Posted Flock & Herd April 2013


In Australia, bovine theileriosis is caused by the haemoprotozoan Theileria orientalis that infects erythrocytes, and can result in clinical signs of lethargy, fever, anaemia, jaundice, abortions and mortalities in naive cattle. Many outbreaks of clinical disease have occurred in NSW since 2007, and several have been reported in Victoria in 2011-2012. Clinical disease can be assessed by PCV and blood smear examinations to detect a regenerative anaemia and estimate the level of parasitaemia. However, theilerial infections are long-term and may be difficult to detect in normal cattle on smear examination as the level of parasites in the blood declines. T. orientalis has three common types (Ikeda, Chitose and Buffeli), based on differences in their major piroplasm surface protein (MPSP), and application of conventional (gel-based) PCR assays is currently required to differentiate these, using EDTA blood samples. The Ikeda type has been associated with severe outbreaks in cattle overseas, and may occur in association with other types. Some early disease outbreaks in NSW were shown to be associated with Ikeda and Chitose types,1 based on tests performed in Japan, while prior to 2007, theilerial infections in Australian cattle were not associated with disease and were attributed to the non-pathogenic Buffeli type found in Queensland. This type was considered to be transmitted by Haemaphysalis spp. ticks which have a distribution along the eastern seaboard of Australia2,3 but have also been reported further inland.4,5

Conventional PCR diagnostic tests for MPSP types require separate tests. Multiplexing (to detect multiple types in the one assay) is not possible because the end products are of similar size. Thus the different MPSP types would not be distinguished if PCR products were run concurrently on a gel. So while samples can be screened for the presence of a T. orientalis universal MPSP sequence (for example by using a p32 assay), they then require type-specific conventional PCR tests on positives. Application of quantitative PCR (also known as real time PCR) is a possible means of reducing testing time and cost by multiplexing, but will require extensive validation before it can be routinely used.

Serology for theileriosis due to T. orientalis has also received little attention. ELISA technology based on recombinant antigens would offer advantages over previously applied antibody-based tests that have relied on mechanically and chemically extracted protozoal fragments or fractions. Such antigens have been previously applied in tests including an indirect fluorescent antibody test (IFAT)6, a complement fixation test (CFT)7 and an ELISA.8,9 Apart from application of recombinant MPSP antigen in a latex agglutination test for cattle10 and an ELISA to detect antibodies in water buffaloes,11 no recombinant ELISA to detect T. orientalis in cattle, or MPSP type-specific assays have been described in the published literature.

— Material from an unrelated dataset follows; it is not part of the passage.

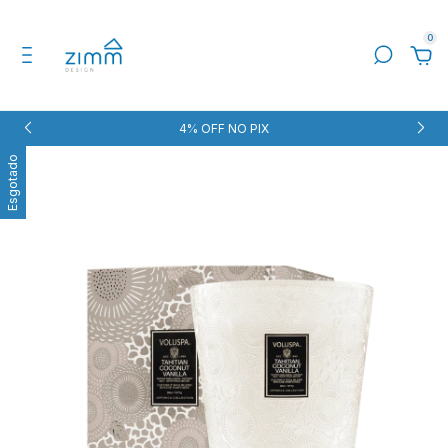
0
4% OFF NO PIX
Esgotado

Distribution of T. orientalis and its MPSP types

In a structured survey of herds in eastern Australia considered typical of their district but in regions where clinical disease due to theileriosis was infrequent or absent, testing of 516 cattle in 50 herds (NSW 20; Qld 20; south eastern Victoria 10 herds) was undertaken. Conventional PCR analyses of blood samples identified cattle that tested positive on the screening assay (p32) for theileriosis, and then confirmed which of the three major types (Ikeda, Chitose, Buffeli) were present in the positive samples. Chitose was the most prevalent type detected in all three states. Ikeda was more limited in distribution in this survey, appearing in three of five regions of Queensland (North, South and South East), and only one in NSW (North Coast), and was detected in only one animal in Victoria.

In investigations of diagnostic samples of suspect field cases in NSW, we also characterised, by MPSP type and location, 434 samples collected from 116 herds between May 2009-Oct 2011. The LHPAs of Mid-Coast and Cumberland each had 9-16 new confirmed herds detected annually. Trends indicated that confirmed herds were less frequently identified during the winter period (June - Aug) in each LHPA region, and that the numbers of known affected herds progressively increased in new areas, with 12 LHPAs having confirmed cases by October 2011. In that study, cumulative numbers of smear positive and Ikeda positive herds showed a divergence in the detection rates on samples after September 2010, coinciding with the introduction of a modified PCR method in which both neat and diluted DNA extracts were tested (Fig. 1). The total number of clinically infected herds reached 140 by 2011 and mirrored the number of Ikeda-infected herds detected. Later in the study period, PCR testing was less prevalent on diagnostic submissions, which explains the lesser number of Ikeda positive new herds found (Fig. 1).

Graph of Ikeda positive samples
Graph of cumulative new herds with Ikeda
Fig 1. Cumulative smear and Ikeda positive samples in NSW (2009-11) (top), compared with cumulative new herds with clinical theileriosis, and those confirmed with Ikeda infection (bottom)

In the Mid-Coast region, the number of herds detected as infected with Ikeda type continued to increase throughout the period, while in other regions the number of new herds with Ikeda infection increased steadily, with a period of a few to several months intervening before additional Ikeda-infected herds were recognised (Fig. 2). The main sources of Ikeda positive samples in the period were in five regions (Mid-Coast, Cumberland, Central North, Tablelands and New England), while the majority of the known Ikeda infected herds were found in four regions (Mid-Coast, Cumberland, New England and North Coast).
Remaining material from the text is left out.